At present the pound is performing better than it did in the early period after the Brexit decision, trading at around US $1.35  versus $1.20. But it is still way down on highs in recent years, with $1.71 seen in 2014, just two years before the Brexit vote. Ultimately, the performance of the pound will depend upon the performance of the British economy which, in turn, will depend heavily on a Brexit deal, and the success of the transition.

SO WHAT IS LIKELY TO HAPPEN?

Ultimately, a hard Brexit remains unlikely. So, too, a ‘rough landing’ – as the UK and EU look to a transition period. At time of writing, the prospect of the UK landing a trade deal with the EU similar to that of Japan, South Korea and Canada is considerable. It is surely not the ideal in the minds of many, but better than a hard exit that could deliver another round of turbulence to the UK in years ahead.

This is particularly true as it could hurt niche sectors, but ones with rapidly growing business. Any local businesses that have ongoing links with Britain and Europe could also be impacted by VAT. While British goods are often highly regarded around the world, they could also be more highly priced, as extra customs duties come into play.

Initially, this may not seem like a huge consideration but, in the day and age of eCommerce, the potential for higher prices somewhere along the supply chain – if not simply at the start or the end – is considerable. Thereafter, the prospect of many British traders, suddenly without the free-flowing access to the EU, having to raise prices or change modes of distribution, is also a factor.

FINAL THOUGHTS

The Brexit vote mandates that some renegotiation of the British relationship with the EU will be necessary, especially as the central tension between London and Brussels has been that of ongoing access to the common market. Britain wants to keep it but Brussels won’t entertain it unless it also comes with freedom of movement. This is an aspect that many lead proponents of Brexit have refused to accept, promising an EU-free Britain that would have greater control over its immigration policy.

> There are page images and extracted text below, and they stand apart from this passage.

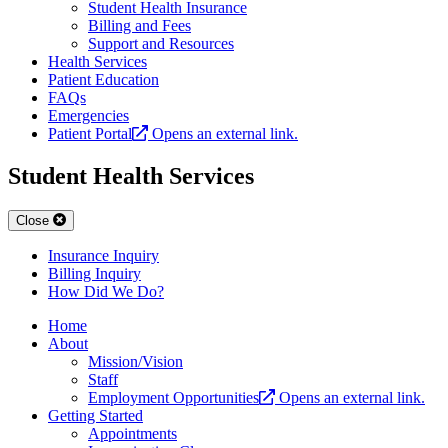
Student Health Insurance
Billing and Fees
Support and Resources
Health Services
Patient Education
FAQs
Emergencies
Patient Portal
Opens an external link.
Student Health Services
Close
Insurance Inquiry
Billing Inquiry
How Did We Do?
Home
About
Mission/Vision
Staff
Employment Opportunities
Opens an external link.
Getting Started
Appointments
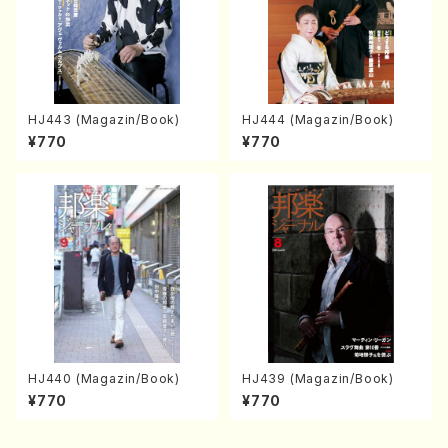
HJ443 (Magazin/Book)
HJ444 (Magazin/Book)
¥770
¥770
HJ440 (Magazin/Book)
HJ439 (Magazin/Book)
¥770
¥770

As a region, the Caribbean has shifted from a one-time reliance upon exports like bananas to now being a global leader in tourism and finance. The heavy emphasis upon these two sectors in the economy is not without its vulnerabilities but is certainly an illustration of the growth and dynamism of regional nations, and the many professionals who’ve built great businesses.

What a post-Brexit Britain can offer the world remains to be seen. What the region of the Caribbean can offer is considerable. Just as people of our region will watch with interest the negotiations out of London before they conclude in 2019, so too should they keep a keen eye on what happens closer to home. The year ahead promises to be an immensely exciting one around the Caribbean.